Depende da resposta para essa pergunta a resposta para a pergunta, O que acontece com o homem após a morte? É evidente, porém, do que foi dito, que essa é uma pergunta ambígua. Com referência a quem se pergunta, este homem ou o Homem? No caso desse homem, nós só podemos responder perguntando, O que há nele que poderia sobreviver além de como herança para seus descendentes? e no caso do Imortal, apenas perguntando, O que há nele que morra?

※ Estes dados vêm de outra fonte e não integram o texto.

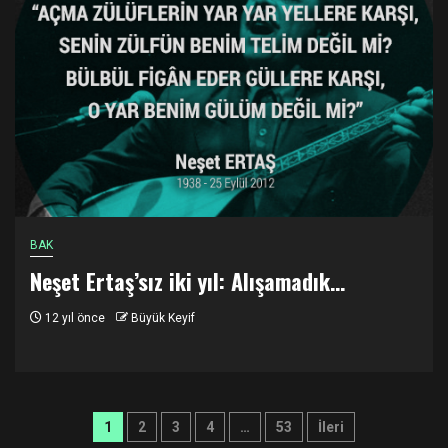
BAK
Neşet Ertaş’sız iki yıl: Alışamadık…
12 yıl önce
Büyük Keyif
Yazı
1
2
3
4
…
53
İleri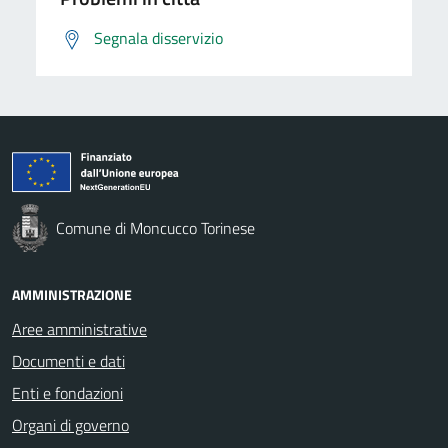
Segnala disservizio
Comune di Moncucco Torinese
AMMINISTRAZIONE
Aree amministrative
Documenti e dati
Enti e fondazioni
Organi di governo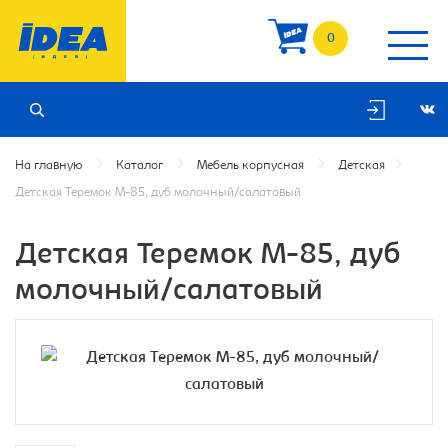
0
На главную
Каталог
Мебель корпусная
Детская
Детская Теремок М-85, дуб молочный/салатовый
Детская Теремок М-85, дуб
молочный/салатовый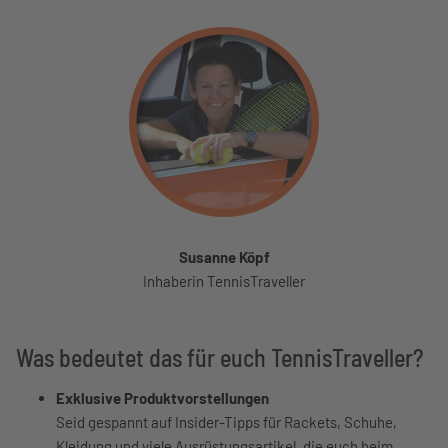
Susanne Köpf
Inhaberin TennisTraveller
Was bedeutet das für euch TennisTraveller?
Exklusive Produktvorstellungen
Seid gespannt auf Insider-Tipps für Rackets, Schuhe,
Kleidung und viele Ausrüstungsartikel, die euch beim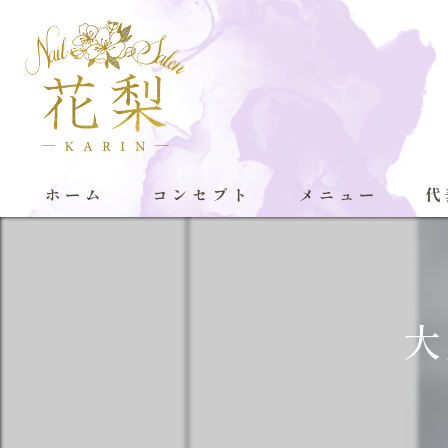
ホーム
コンセプト
メニュー
代
大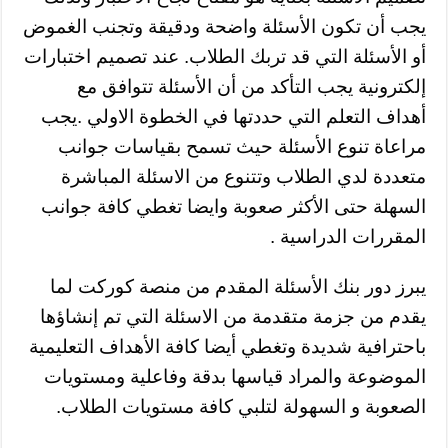
يجب أن تكون الأسئلة واضحة ودقيقة وتجنب الغموض
أو الأسئلة التي قد تربك الطلاب. عند تصميم اختبارات
إلكترونية يجب التأكد من أن الأسئلة تتوافق مع
أهداف التعلم التي حددتها في الخطوة الاولي .
يجب
مراعاة تنوع الأسئلة حيث تسمح بقياسات جوانب
متعددة لدي الطلاب وتتنوع من الاسئلة المباشرة
السهلة حتى الأكثر صعوبة وايضا تغطي كافة جوانب
المقررات الدراسية .
يبرز دور بنك الأسئلة المقدم من منصة كوركت لما
يقدم من جزمة متقدمة من الاسئلة التي تم إنشاؤها
باحترافية شديدة وتغطي أيضا كافة الأهداف التعليمية
الموضوعة والمراد قياسها بدقة وفاعلية ومستويات
الصعوبة و السهولة لتلبي كافة مستويات الطلاب.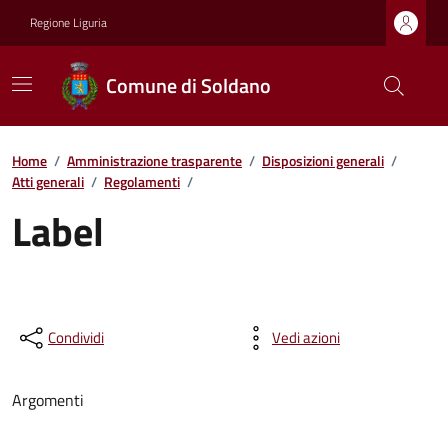
Regione Liguria
Comune di Soldano
Home
/
Amministrazione trasparente
/
Disposizioni generali
/
Atti generali
/
Regolamenti
/
Label
Condividi
Vedi azioni
Argomenti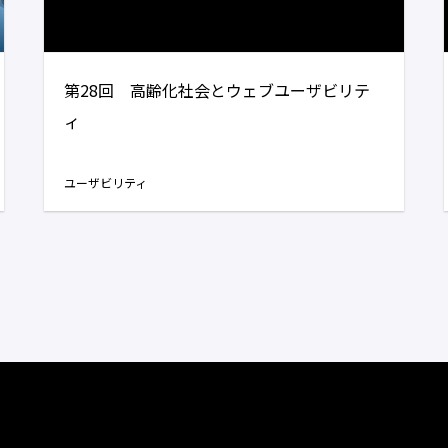
第28回 高齢化社会とウェブユーザビリテ
ィ
ユーザビリティ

Se nessa vida - e "uma vez fora do tempo, sua chance se foi" - nós lembramos nosso Eu, então "Tu és isto", mas caso contrário, então "grande é a destruição".

Se nós conhecemos aquele Homem, podemos dizer com São Paulo, "Eu vivo, porém não eu, mas Cristo em mim". Quem quer que possa dizer isso, ou seu equivalente em qualquer outro dialeto der einen Geistessprache, é o que é chamado na Índia um jivan-mukta, um "homem livre aqui e agora". Este homem, Paulo anunciou sua própria morte; as palavras "Contemplem um homem morto andando" poderiam ter sido ditas sobre ele. O que dele permaneceu quando seu corpo cessou de respirar, senão Cristo? - aquele Cristo que disse, "Ninguém subiu ao céu senão aquele que desceu do céu, o Filho do Homem que está no céu."

"O reino do Céu não é para ninguém além dos completamente mortos" (Meister Eckhart, Evans ed. I, 419). Assim, nas mesmas palavras do Mestre, "a alma deve matar a si mesma". Pois o que mais significa "odiar" e "negar" a nós mesmos? Não é verdade que "toda a Escritura clama pela liberdade do eu"?

Como l'uomo s'eterna? ["como o homem se torna eterno"] A resposta tradicional pode ser dada nas palavras de Jalalu'd-Din Rumi e Angelus Silesius: "Morra antes de morrer". Só os mortos podem saber o que significa estar morto.